Start from the general formula connecting mass (m), density (p) and volume (V): V = m / p. Suppose, in the initial conditions, the mass of liquid helium is given, equal to 100 kg, and it is proposed to calculate its volume at standard atmospheric pressure. The density of this substance is 130kg / m³, so 100kg will correspond to a volume approximately equal to 100 / 130≈0, 7692307692307692m³.

### Step 2

Convert the units of the metric system in which the result of the calculation was obtained to liters. In SI, cubic meters are used to measure volume, and one liter holds one cubic decimeter, so increase the value obtained a thousand times - so many cubic decimeters make up each cubic meter. In the example used, the answer should be a value equal to 769, 2307692307692l.

### Step 3

When solving practical problems, take into account the change in the density of the substance during heating.
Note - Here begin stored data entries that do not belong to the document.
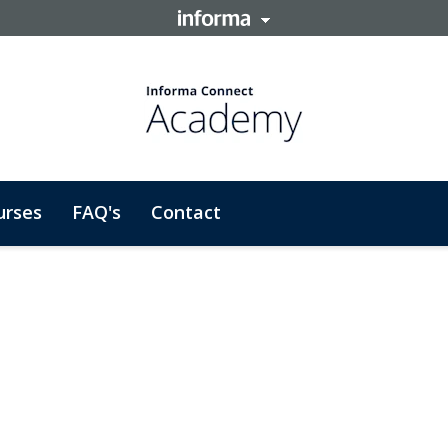
urses
FAQ's
Contact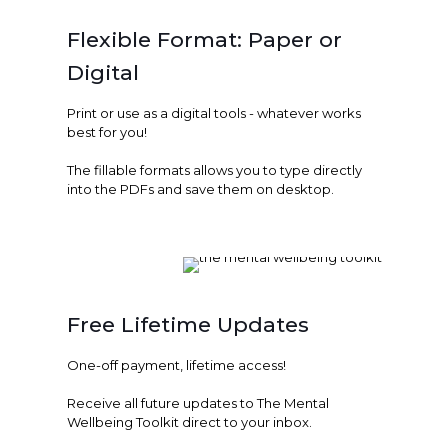
Flexible Format: Paper or
Digital
Print or use as a digital tools - whatever works
best for you!
The fillable formats allows you to type directly
into the PDFs and save them on desktop.
Free Lifetime Updates
One-off payment, lifetime access!
Receive all future updates to The Mental
Wellbeing Toolkit direct to your inbox.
In various reference tables, the density of liquids is listed together with an indication of the measurement conditions, including temperature. And in various regulatory documents, correction factors are indicated separately for the summer and winter periods. For example, for diesel fuel, the summer correction factor is 1.03, and the winter one is 1.045.

### Step 4

If you determine by kilograms a liter volume of bulk solids is required, take into account also the heterogeneity of the material. For example, a one-liter barrel of sand contains not only this substance, but also a certain amount of air between individual grains of sand. This amount depends on the size of the fraction (particle size) constituting the bulk material. In addition, easily deformable substances can be compacted, thereby increasing the average density. Therefore, for example, the weight of cement grade M500 in a column-liter barrel may not correspond to the calculations made on the basis of the tabular density of this substance.